A WIFE'S SEARCH FOR PEACE (AND OTHER MISSIONS IMPOSSIBLE): A MEMOIR

A gripping and guileless account of being the wife of a TOPGUN instructor.

A Navy wife shares intimate details of what life in the military really means for the family behind the enlisted man.

Starnes never expected to become part of the extended military family or to be married to someone who was often gone for long stretches of time. She grew up with a father who was often absent, out working on oil rigs, and she wanted a more stable life for herself and her yet-to-be-born children. But she married a man who wanted to fly Navy fighter jets and suddenly found herself moving across the country after a quick wedding so her husband could attend training school. What unfolds over a period of 10-plus years is an honest portrayal of the difficulties military wives face while their husbands are deployed or so deeply embedded in top-secret trainings that they are unavailable emotionally or physically.

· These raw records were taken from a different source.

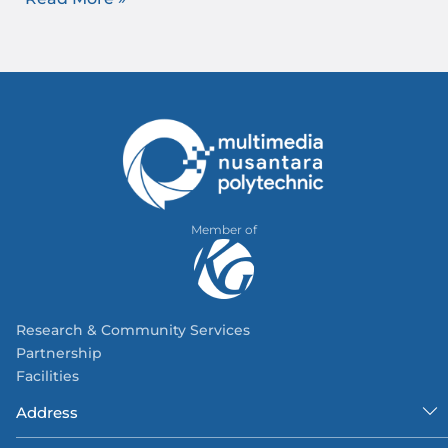
Member of
Research & Community Services
Partnership
Facilities
Address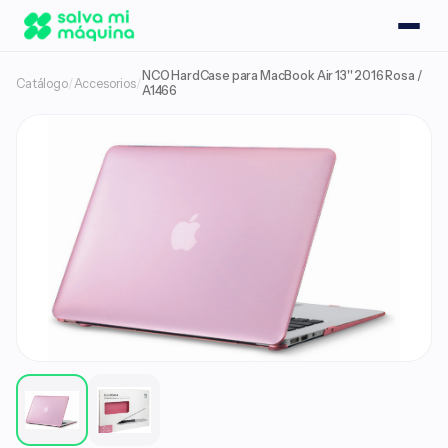
NCO HardCase para MacBook Air 13'' 2016 Rosa /
Catálogo
/
Accesorios
/
A1466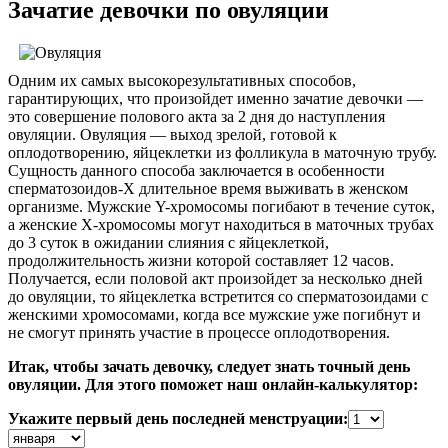
Зачатие девочки по овуляции
Одним их самых высокорезультативных способов,
гарантирующих, что произойдет именно зачатие девочки —
это совершение полового акта за 2 дня до наступления
овуляции. Овуляция — выход зрелой, готовой к
оплодотворению, яйцеклетки из фолликула в маточную трубу.
Сущность данного способа заключается в особенности
сперматозоидов-X длительное время выживать в женском
организме. Мужские Y-хромосомы погибают в течение суток,
а женские X-хромосомы могут находиться в маточных трубах
до 3 суток в ожидании слияния с яйцеклеткой,
продолжительность жизни которой составляет 12 часов.
Получается, если половой акт произойдет за несколько дней
до овуляции, то яйцеклетка встретится со сперматозоидами с
женскими хромосомами, когда все мужские уже погибнут и
не смогут принять участие в процессе оплодотворения.
Итак, чтобы зачать девочку, следует знать точный день
овуляции. Для этого поможет наш онлайн-калькулятор:
Укажите первый день последней менструации: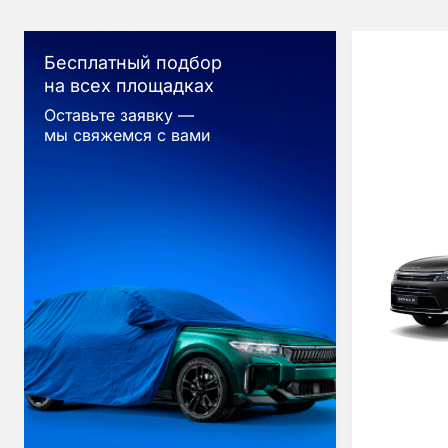
Бесплатный подбор
на всех площадках
Оставьте заявку —
мы свяжемся с вами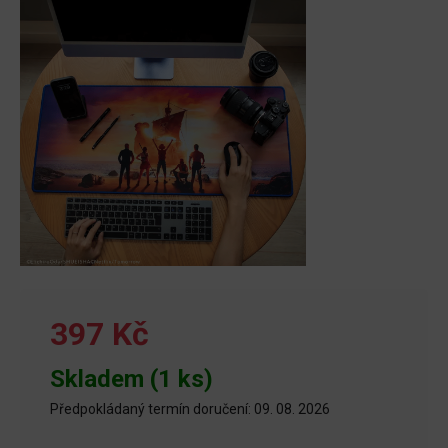
397 Kč
Skladem (1 ks)
Předpokládaný termín doručení: 09. 08. 2026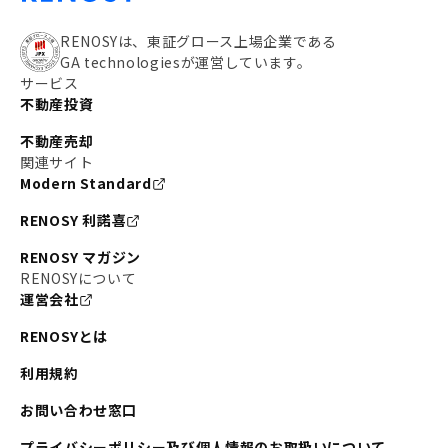
RENOSYは、東証グロース上場企業である
GA technologiesが運営しています。
サービス
不動産投資
不動産売却
関連サイト
Modern Standard
RENOSY 利諾喜
RENOSY マガジン
RENOSYについて
運営会社
RENOSYとは
利用規約
お問い合わせ窓口
プライバシーポリシー及び個人情報のお取扱いについて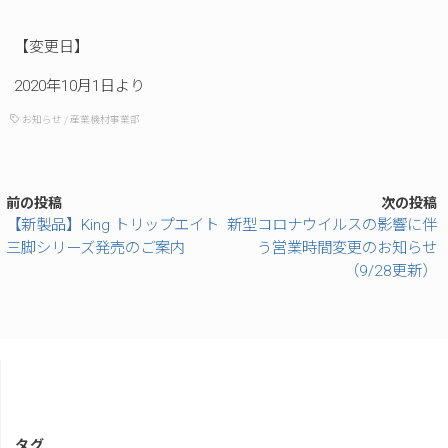
【変更日】
2020年10月1日より
お知らせ
/
産業機材事業部
前の投稿
次の投稿
【新製品】King トリップエイト
新型コロナウイルスの影響に伴
三脚シリーズ発売のご案内
う営業時間変更のお知らせ
（9/28更新）
タグ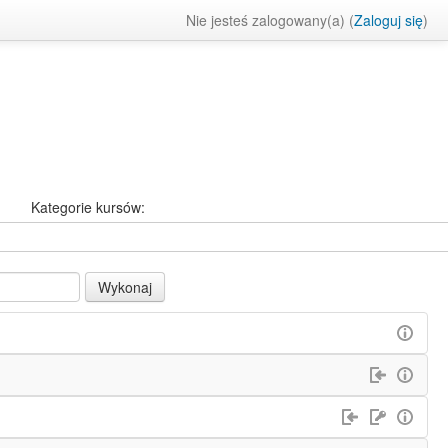
Nie jesteś zalogowany(a) (
Zaloguj się
)
Kategorie kursów: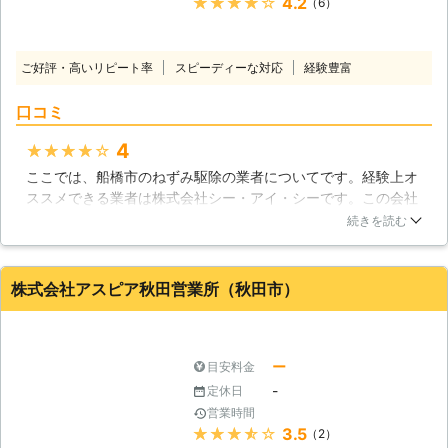
★★★★★
4.2
（6）
テクトが選ばれる理由】 駆除を生業
とした業者は数多く存在します。 そ
んな中でも弊社「害獣プロテクト」は
ご好評・高いリピート率
スピーディーな対応
経験豊富
お客様に、「自信を持って駆除なら弊
社にお任せください！」と言えるほど
口コミ
の自信があります。 その理由として
は、数多くのメリットがあるから。弊
4
★★★★★
社をご利用するメリットは以下の通り
ここでは、船橋市のねずみ駆除の業者についてです。経験上オ
です。 ・大手の下請けで10年以上の
ススメできる業者は株式会社シー・アイ・シーです。この会社
現場実績を積んだベテランが対応。
は豊富な経験を持っているため、いろんな状況に対応してもら
続きを読む
・最長5年保証！保証期間内に再発し
えます。また状況を見極め、最適な方法を選択してもらえま
た場合は無料で駆除いたします。 ・
す。見積もりを比較しましたが、他社よりも安くなりました。
平日休日問わず、困った際はいつでも
ねずみ駆除の方法が違ったためです。
株式会社アスピア秋田営業所（秋田市）
ご利用いただける利便性。 ・最短1日
での駆除が可能な解決スピード。 ・
秋田県
秋田市
2018年10月11日
全国に営業所を多数設けているため、
全国どこでも対応可能。 ・調査のみ
ー
目安料金
の相談もOK！もちろん調査費はな
-
定休日
し。 お客様が安心してご依頼いただ
営業時間
けるよう打ち合わせでは、現地調査で
★★★★★
3.5
（2）
確認したネズミがどこから侵入してき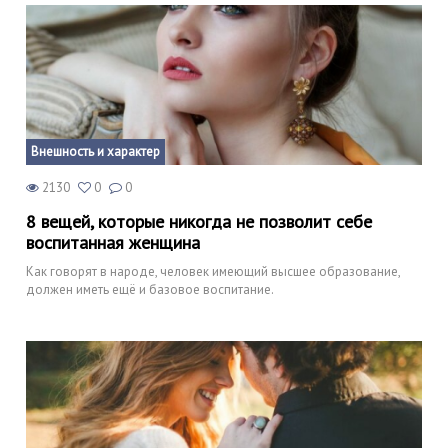
Внешность и характер
2130
0
0
8 вещей, которые никогда не позволит себе
воспитанная женщина
Как говорят в народе, человек имеющий высшее образование,
должен иметь ещё и базовое воспитание.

With compelling prose, Starnes delves deeply into the emotional ups and downs she experienced as she formed new friendships only to have them torn apart when they needed to move again, of the hurdles she faced raising her two sons for months at a time by herself, and of her own desires to be a writer, to be more than just a military wife, and to have some identity of her own. The author also discusses her struggles with depression, her inability as a child to adjust to her father's long absences, and the painful moments she endured as she and her husband tried to reconnect after each of his many returns. The writing is often dramatic, providing readers with a behind-the-scenes look at military life from a unique perspective: that of the silent partner who endures separation, secrecy, and the fears that her husband may be the one who doesn't make it back.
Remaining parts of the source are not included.